Un gregge di gatti: l’OPEC e i felini del greggio.

Nell’immaginario pubblico su questioni petrolifere l’Opec è stata a lungo, ed è tuttora, un’istituzione tra le più importanti, solide ed influenti a livello mondiale, praticamente non è seconda a nessuno.

Al di sotto del suo aspetto monolitico l’Opec ha però al proprio interno una lunghissima storia di divisioni politiche anche radicali; un esempio molto istruttivo ci viene da un articolo de Il Sole 24 Ore.

La questione è come al solito la possibilità di un nuovo taglio alla produzione, e come al solito Iran ed Arabia Saudita si trovano allo spettro opposto dal punto di vista politico, con l’Iran che spinge per un taglio della produzione mentre l’Arabia Saudita non sembra voler arretrare.

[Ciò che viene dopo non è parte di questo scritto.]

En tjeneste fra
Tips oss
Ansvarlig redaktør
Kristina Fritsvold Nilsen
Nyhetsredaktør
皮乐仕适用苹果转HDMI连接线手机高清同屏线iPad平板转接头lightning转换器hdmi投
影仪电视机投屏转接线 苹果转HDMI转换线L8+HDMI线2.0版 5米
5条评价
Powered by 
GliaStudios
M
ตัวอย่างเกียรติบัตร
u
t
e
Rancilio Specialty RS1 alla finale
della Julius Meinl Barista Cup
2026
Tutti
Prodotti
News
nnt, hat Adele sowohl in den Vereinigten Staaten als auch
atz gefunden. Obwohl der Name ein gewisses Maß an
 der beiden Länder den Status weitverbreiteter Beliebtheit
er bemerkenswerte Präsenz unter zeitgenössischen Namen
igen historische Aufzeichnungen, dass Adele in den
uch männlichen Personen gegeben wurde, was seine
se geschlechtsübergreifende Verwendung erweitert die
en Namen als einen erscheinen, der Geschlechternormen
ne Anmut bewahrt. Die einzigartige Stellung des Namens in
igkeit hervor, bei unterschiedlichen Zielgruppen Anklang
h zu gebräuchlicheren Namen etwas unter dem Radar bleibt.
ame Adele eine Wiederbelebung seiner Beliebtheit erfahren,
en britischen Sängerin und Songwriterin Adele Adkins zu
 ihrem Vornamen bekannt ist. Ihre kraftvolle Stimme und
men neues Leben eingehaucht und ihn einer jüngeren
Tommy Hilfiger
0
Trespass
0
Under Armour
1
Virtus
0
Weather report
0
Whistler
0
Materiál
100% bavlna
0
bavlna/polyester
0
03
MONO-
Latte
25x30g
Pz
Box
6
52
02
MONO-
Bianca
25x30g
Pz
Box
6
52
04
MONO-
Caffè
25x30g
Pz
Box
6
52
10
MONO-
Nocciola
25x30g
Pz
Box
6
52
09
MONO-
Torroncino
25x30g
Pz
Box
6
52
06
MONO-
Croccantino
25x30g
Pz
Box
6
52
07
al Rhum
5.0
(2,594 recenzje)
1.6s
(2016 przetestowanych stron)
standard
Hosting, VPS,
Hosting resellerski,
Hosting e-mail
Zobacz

Altri, come Emirati Arabi Uniti e Kuwait, addirittura la aumentano.

Ovviamente tutto questo non sarebbe mai stato possibile con il vecchio sistema di quote, che regolava le possibilità estrattive di ogni singolo componente dell’Organizzazione; quel sistema è però venuto meno nel giugno del 2006, durante il vertice di Caracas.

A quanto sembra emergere dall’articolo del Sole 24Ore, il problema sarebbero i prezzi del petrolio considerati troppo bassi dall’Opec; il fatto però è che questa “tendenza ribassista” costa sul mercato comunque circa 100 dollari al barile per i greggi di riferimento (i cosidetti greggi standard), ed è un prezzo che si è ormai stabilizzato da tempo su un livello che è stato comunque abbastanza alto da essere una concausa attiva nella recessione globale.

«Considerata la tendenza ribassista dei prezzi – ha infatti dichiarato il ministro iraniano del Petrolio, Bijan Zanganeh – i membri dell’Opec dovrebbero cercare di moderare la produzione per evitare ulteriore instabilità».

Ovviamente l’instabilità di cui parla il ministro è soltanto quella interna ai paesi Opec, siamo ormai mille miglia lontani dalla vecchia visione di Zaki Yamani, il leggendario Ministro del petrolio Saudita il quale, in una famosa intervista rilasciata ad Oriana Fallaci ebbe a dire che “il vostro disastro, se e quando avviene, sarà il nostro disastro” e che “lo sanno tutti che una recessione ovunque avvenga è un fuoco che presto si allarga e ci raggiunge. Ma v’è un guaio: non tutti credono che aumentare nuovamente il prezzo del petrolio conduca al disastro”.

Le frasi di Yamani erano dette però in anni in cui era certa la presenza di ampie quantità di greggio ancora da estrarre le quali avrebbero potuto, una volta immesse in quantità sul mercato mondiale, rianimare le economie occidentali.

Il problema è che oggi sembra riproporsi una situazione di alti prezzi del petrolio abbinati ad una persistente recessione globale senza però due elementi cardine che erano presenti negli anni ’70: da una parte mancherà con ogni probabilità la possibilità di incrementare significativamente a medio e lungo termine le estrazioni di petrolio, dall’altro oggi l’Opec è meno influente e più divisa di quanto fosse nel 1973, arrivando ormai ad assomigliare ad un gregge di gatti.

Come e quanto questo gregge sia diviso lo vedremo nei prossimi anni, ma un assaggio lo potremo forse avere già fra meno di due mesi, il 27 novembre, nel prossimo vertice dell’Opec.